= Task requirements =
Omitting every picture, output the records below exactly, please.

= Exercise input =
◆ ◆ ◆ ◆
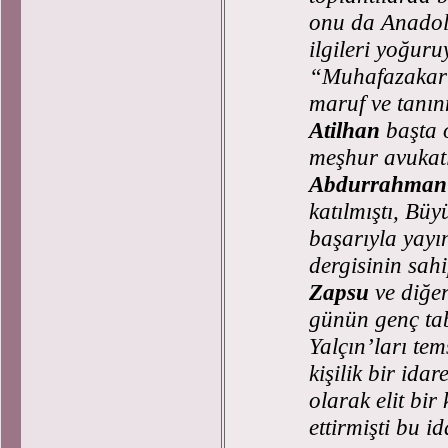
onu da Anadol
ilgileri yoğur
“Muhafazakar 
maruf ve tanın
Atilhan
başta 
meşhur avukat
Abdurrahman 
katılmıştı, Bü
başarıyla yay
dergisinin sah
Zapsu
ve diğe
günün genç tab
Yalçın’ları te
kişilik bir idar
olarak elit bir
ettirmişti bu i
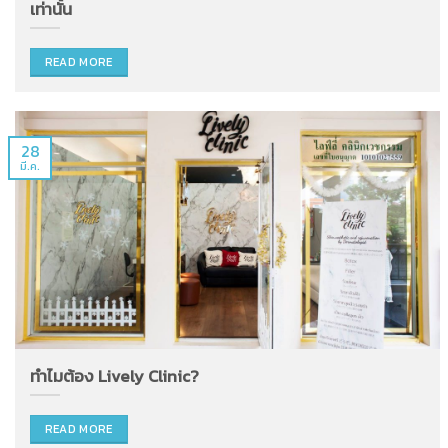
เท่านั้น
READ MORE
28
มี.ค.
ทำไมต้อง Lively Clinic?
READ MORE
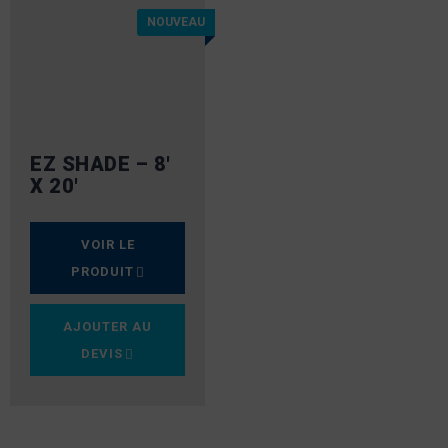
NOUVEAU
EZ SHADE – 8′
X 20′
VOIR LE
PRODUIT
AJOUTER AU
DEVIS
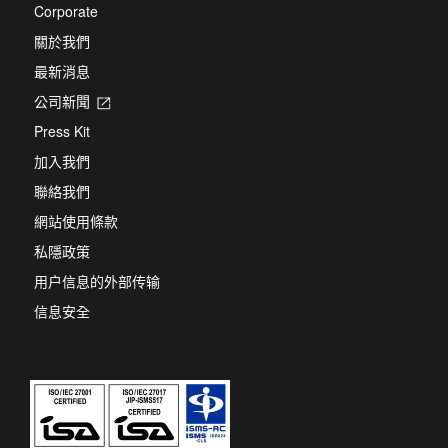
Corporate
關於我們
最新消息
公司新聞
Opens
in
Press Kit
a
new
加入我們
tab
聯絡我們
網站使用條款
私隱政策
用户信息的外部传输
信息安全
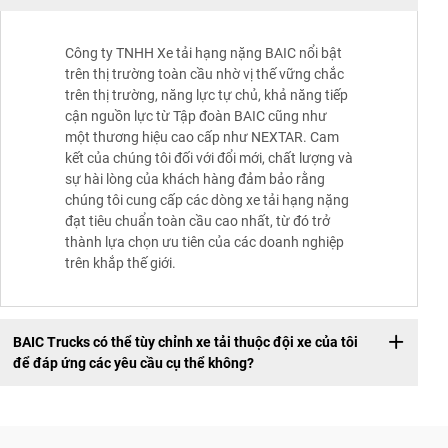
Công ty TNHH Xe tải hạng nặng BAIC nổi bật
trên thị trường toàn cầu nhờ vị thế vững chắc
trên thị trường, năng lực tự chủ, khả năng tiếp
cận nguồn lực từ Tập đoàn BAIC cũng như
một thương hiệu cao cấp như NEXTAR. Cam
kết của chúng tôi đối với đổi mới, chất lượng và
sự hài lòng của khách hàng đảm bảo rằng
chúng tôi cung cấp các dòng xe tải hạng nặng
đạt tiêu chuẩn toàn cầu cao nhất, từ đó trở
thành lựa chọn ưu tiên của các doanh nghiệp
trên khắp thế giới.
BAIC Trucks có thể tùy chỉnh xe tải thuộc đội xe của tôi
để đáp ứng các yêu cầu cụ thể không?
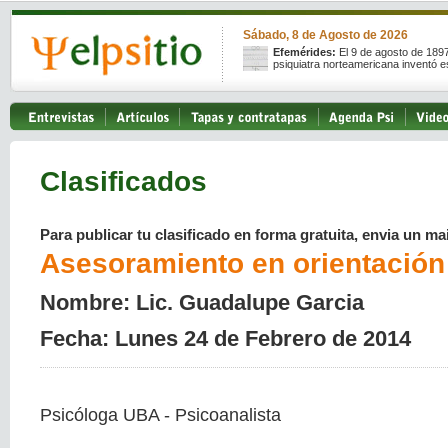
Sábado, 8 de Agosto de 2026
Efemérides:
El 9 de agosto de 189
psiquiatra norteamericana inventó e
Clasificados
Para publicar tu clasificado en forma gratuita, envia un mai
Asesoramiento en orientación
Nombre: Lic. Guadalupe Garcia
Fecha: Lunes 24 de Febrero de 2014
Psicóloga UBA - Psicoanalista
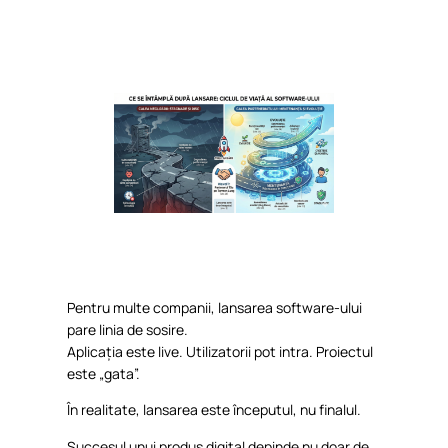
Pentru
multe
companii
,
lansarea
software-
ului
pare
linia
de
sosire
.
Aplicația
este
live.
Utilizatorii
pot intra.
Proiectul
este
„gata”.
În
realitate
,
lansarea
este
începutul
, nu
finalul
.
Succesul
unui
produs
digital
depinde
nu
doar
de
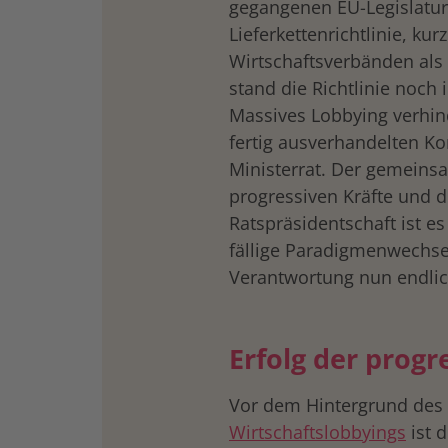
gegangenen EU-Legislatur
Lieferkettenrichtlinie, k
Wirtschaftsverbänden als
stand die Richtlinie noch
Massives Lobbying verhind
fertig ausverhandelten K
Ministerrat. Der gemeins
progressiven Kräfte und d
Ratspräsidentschaft ist es
fällige Paradigmenwechse
Verantwortung nun endli
Erfolg der progr
Vor dem Hintergrund des
Wirtschaftslobbyings
ist 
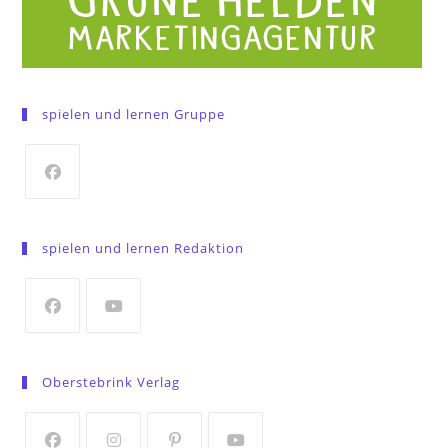
spielen und lernen Gruppe
Opens
in
spielen und lernen Redaktion
a
new
tab
Opens
Opens
in
in
Oberstebrink Verlag
a
a
new
new
tab
tab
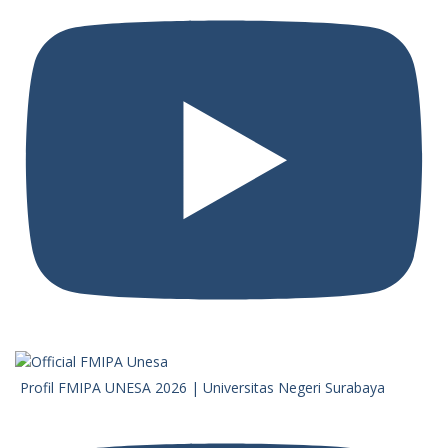
Profil FMIPA UNESA 2026 | Universitas Negeri Surabaya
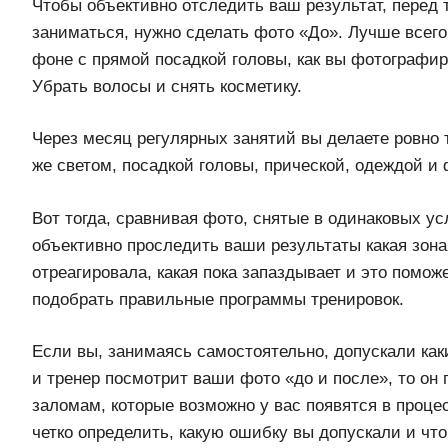
Чтобы объективно отследить ваш результат, перед т
заниматься, нужно сделать фото «До». Лучше всего
фоне с прямой посадкой головы, как вы фотографир
Убрать волосы и снять косметику.
Через месяц регулярных занятий вы делаете ровно 
же светом, посадкой головы, прической, одеждой и
Вот тогда, сравнивая фото, снятые в одинаковых у
объективно проследить ваши результаты какая зона
отреагировала, какая пока запаздывает и это помо
подобрать правильные программы тренировок.
Если вы, занимаясь самостоятельно, допускали как
и тренер посмотрит ваши фото «до и после», то он
заломам, которые возможно у вас появятся в проце
четко определить, какую ошибку вы допускали и что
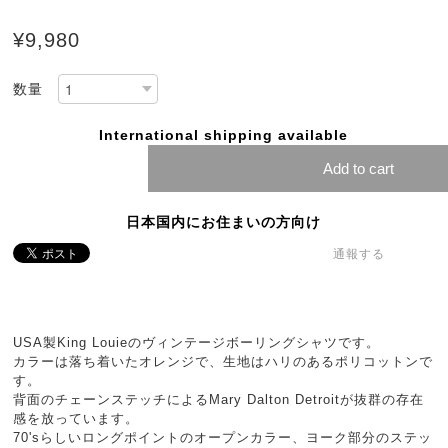
¥9,980
数量
International shipping available
Add to cart
日本国内にお住まいの方向け
通報する
USA製King Louieのヴィンテージボーリングシャツです。
カラーは落ち着いたオレンジで、生地はハリのあるポリコットンで
す。
背面のチェーンステッチによるMary Dalton Detroitが抜群の存在
感を放っています。
70'sらしいロングポイントのオープンカラー、ヨーク部分のステッ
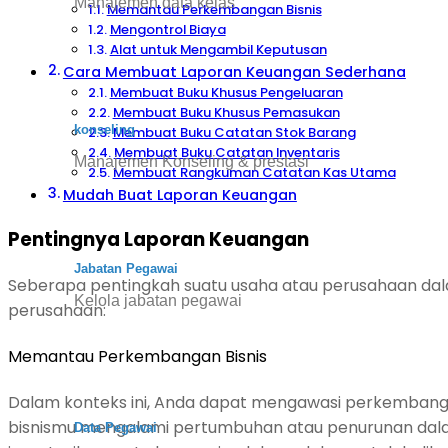
Manajemen data kelas
Memantau Perkembangan Bisnis
Mengontrol Biaya
Alat untuk Mengambil Keputusan
Cara Membuat Laporan Keuangan Sederhana
Membuat Buku Khusus Pengeluaran
Membuat Buku Khusus Pemasukan
konseling
Membuat Buku Catatan Stok Barang
Membuat Buku Catatan Inventaris
Manajemen Konseling & prestasi
Membuat Rangkuman Catatan Kas Utama
Mudah Buat Laporan Keuangan
Pentingnya Laporan Keuangan
Jabatan Pegawai
Seberapa pentingkah suatu usaha atau perusahaan da
Kelola jabatan pegawai
perusahaan:
Memantau Perkembangan Bisnis
Dalam konteks ini, Anda dapat mengawasi perkembangan
bisnismu mengalami pertumbuhan atau penurunan dalam
Data Pegawai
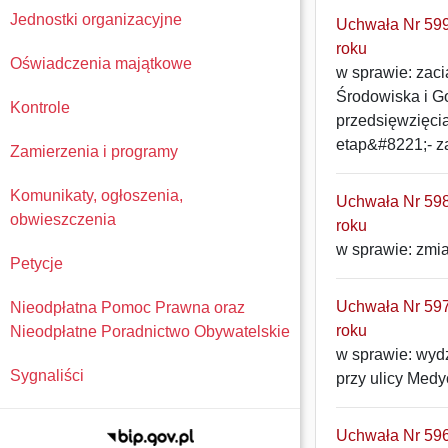
Jednostki organizacyjne
Uchwała Nr 599
roku
Oświadczenia majątkowe
w sprawie: zac
Środowiska i G
Kontrole
przedsięwzięcia
etap&#8221;- z
Zamierzenia i programy
Komunikaty, ogłoszenia,
Uchwała Nr 598
obwieszczenia
roku
w sprawie: zmi
Petycje
Uchwała Nr 597
Nieodpłatna Pomoc Prawna oraz
roku
Nieodpłatne Poradnictwo Obywatelskie
w sprawie: wyd
Sygnaliści
przy ulicy Medy
Uchwała Nr 596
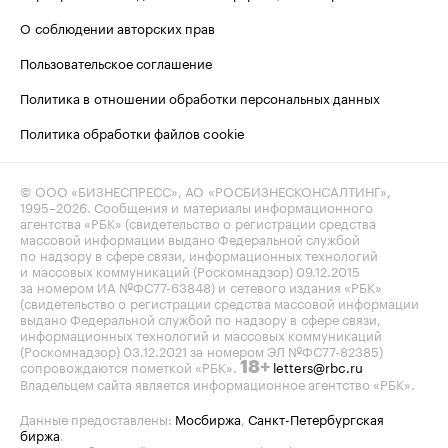
О соблюдении авторских прав
Пользовательское соглашение
Политика в отношении обработки персональных данных
Политика обработки файлов cookie
© ООО «БИЗНЕСПРЕСС», АО «РОСБИЗНЕСКОНСАЛТИНГ»,
1995–2026
. Сообщения и материалы информационного
агентства «РБК» (свидетельство о регистрации средства
массовой информации выдано Федеральной службой
по надзору в сфере связи, информационных технологий
и массовых коммуникаций (Роскомнадзор) 09.12.2015
за номером ИА №ФС77-63848) и сетевого издания «РБК»
(свидетельство о регистрации средства массовой информации
выдано Федеральной службой по надзору в сфере связи,
информационных технологий и массовых коммуникаций
(Роскомнадзор) 03.12.2021 за номером ЭЛ №ФС77-82385)
сопровождаются пометкой «РБК».
letters@rbc.ru
18+
Владельцем сайта является информационное агентство «РБК».
Данные предоставлены:
Мосбиржа
,
Санкт-Петербургская
биржа
.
◆ ◆ ◆ ◆
= Expected output =
onu da Anadol
ilgileri yoğur
“Muhafazakar 
maruf ve tanın
Atilhan
başta 
meşhur avukat
Abdurrahman 
katılmıştı, Bü
başarıyla yay
dergisinin sah
Zapsu
ve diğe
günün genç tab
Yalçın’ları te
kişilik bir idar
olarak elit bir
ettirmişti bu i
เท่านั้น
READ MORE
28
มี.ค.
ทำไมต้อง Lively Clinic?
READ MORE
NOUVEAU
EZ SHADE – 8′
X 20′
VOIR LE
PRODUIT
AJOUTER AU
DEVIS
Corporate
關於我們
最新消息
公司新聞
Opens
in
Press Kit
a
new
加入我們
tab
聯絡我們
網站使用條款
私隱政策
用户信息的外部传输
信息安全
Công ty TNHH Xe tải hạng nặng BAIC nổi bật
trên thị trường toàn cầu nhờ vị thế vững chắc
trên thị trường, năng lực tự chủ, khả năng tiếp
cận nguồn lực từ Tập đoàn BAIC cũng như
một thương hiệu cao cấp như NEXTAR. Cam
kết của chúng tôi đối với đổi mới, chất lượng và
sự hài lòng của khách hàng đảm bảo rằng
chúng tôi cung cấp các dòng xe tải hạng nặng
đạt tiêu chuẩn toàn cầu cao nhất, từ đó trở
thành lựa chọn ưu tiên của các doanh nghiệp
trên khắp thế giới.
BAIC Trucks có thể tùy chỉnh xe tải thuộc đội xe của tôi
để đáp ứng các yêu cầu cụ thể không?
Sábado, 8 de Agosto de 2026
Efemérides:
El 9 de agosto de 189
psiquiatra norteamericana inventó e
Clasificados
Para publicar tu clasificado en forma gratuita, envia un mai
Asesoramiento en orientación
Nombre: Lic. Guadalupe Garcia
Fecha: Lunes 24 de Febrero de 2014
Psicóloga UBA - Psicoanalista
Pentru
multe
companii
,
lansarea
software-
ului
pare
linia
de
sosire
.
Aplicația
este
live.
Utilizatorii
pot intra.
Proiectul
este
„gata”.
În
realitate
,
lansarea
este
începutul
, nu
finalul
.
Succesul
unui
produs
digital
depinde
nu
doar
de
gegangenen EU-Legislatur
Lieferkettenrichtlinie, k
Wirtschaftsverbänden als
stand die Richtlinie noch
Massives Lobbying verhind
fertig ausverhandelten K
Ministerrat. Der gemeins
progressiven Kräfte und d
Ratspräsidentschaft ist es
fällige Paradigmenwechse
Verantwortung nun endli
Erfolg der progr
Vor dem Hintergrund des
Wirtschaftslobbyings
ist 
spielen und lernen Gruppe
Opens
in
spielen und lernen Redaktion
a
new
tab
Opens
Opens
in
in
Oberstebrink Verlag
a
a
new
new
tab
tab
Profil FMIPA UNESA 2026 | Universitas Negeri Surabaya
Чтобы объективно отследить ваш результат, перед т
заниматься, нужно сделать фото «До». Лучше всего
фоне с прямой посадкой головы, как вы фотографир
Убрать волосы и снять косметику.
Через месяц регулярных занятий вы делаете ровно 
же светом, посадкой головы, прической, одеждой и
Вот тогда, сравнивая фото, снятые в одинаковых у
объективно проследить ваши результаты какая зона
отреагировала, какая пока запаздывает и это помо
подобрать правильные программы тренировок.
Если вы, занимаясь самостоятельно, допускали как
и тренер посмотрит ваши фото «до и после», то он
заломам, которые возможно у вас появятся в проце
четко определить, какую ошибку вы допускали и что
¥9,980
数量
International shipping available
Add to cart
日本国内にお住まいの方向け
通報する
USA製King Louieのヴィンテージボーリングシャツです。
カラーは落ち着いたオレンジで、生地はハリのあるポリコットンで
す。
背面のチェーンステッチによるMary Dalton Detroitが抜群の存在
感を放っています。
70'sらしいロングポイントのオープンカラー、ヨーク部分のステッ
Manajemen data kelas
Memantau Perkembangan Bisnis
Mengontrol Biaya
Alat untuk Mengambil Keputusan
Cara Membuat Laporan Keuangan Sederhana
Membuat Buku Khusus Pengeluaran
Membuat Buku Khusus Pemasukan
konseling
Membuat Buku Catatan Stok Barang
Membuat Buku Catatan Inventaris
Manajemen Konseling & prestasi
Membuat Rangkuman Catatan Kas Utama
Mudah Buat Laporan Keuangan
Pentingnya Laporan Keuangan
Jabatan Pegawai
Seberapa pentingkah suatu usaha atau perusahaan da
Kelola jabatan pegawai
perusahaan:
Memantau Perkembangan Bisnis
Dalam konteks ini, Anda dapat mengawasi perkembangan
bisnismu mengalami pertumbuhan atau penurunan dalam
Data Pegawai
Jednostki organizacyjne
Uchwała Nr 599
roku
Oświadczenia majątkowe
w sprawie: zac
Środowiska i G
Kontrole
przedsięwzięcia
etap&#8221;- z
Zamierzenia i programy
Komunikaty, ogłoszenia,
Uchwała Nr 598
obwieszczenia
roku
w sprawie: zmi
Petycje
Uchwała Nr 597
Nieodpłatna Pomoc Prawna oraz
roku
Nieodpłatne Poradnictwo Obywatelskie
w sprawie: wyd
Sygnaliści
przy ulicy Medy
Uchwała Nr 596
О соблюдении авторских прав
Пользовательское соглашение
Политика в отношении обработки персональных данных
Политика обработки файлов cookie
© ООО «БИЗНЕСПРЕСС», АО «РОСБИЗНЕСКОНСАЛТИНГ»,
1995–2026
. Сообщения и материалы информационного
агентства «РБК» (свидетельство о регистрации средства
массовой информации выдано Федеральной службой
по надзору в сфере связи, информационных технологий
и массовых коммуникаций (Роскомнадзор) 09.12.2015
за номером ИА №ФС77-63848) и сетевого издания «РБК»
(свидетельство о регистрации средства массовой информации
выдано Федеральной службой по надзору в сфере связи,
информационных технологий и массовых коммуникаций
(Роскомнадзор) 03.12.2021 за номером ЭЛ №ФС77-82385)
сопровождаются пометкой «РБК».
letters@rbc.ru
18+
Владельцем сайта является информационное агентство «РБК».
Данные предоставлены:
Мосбиржа
,
Санкт-Петербургская
биржа
.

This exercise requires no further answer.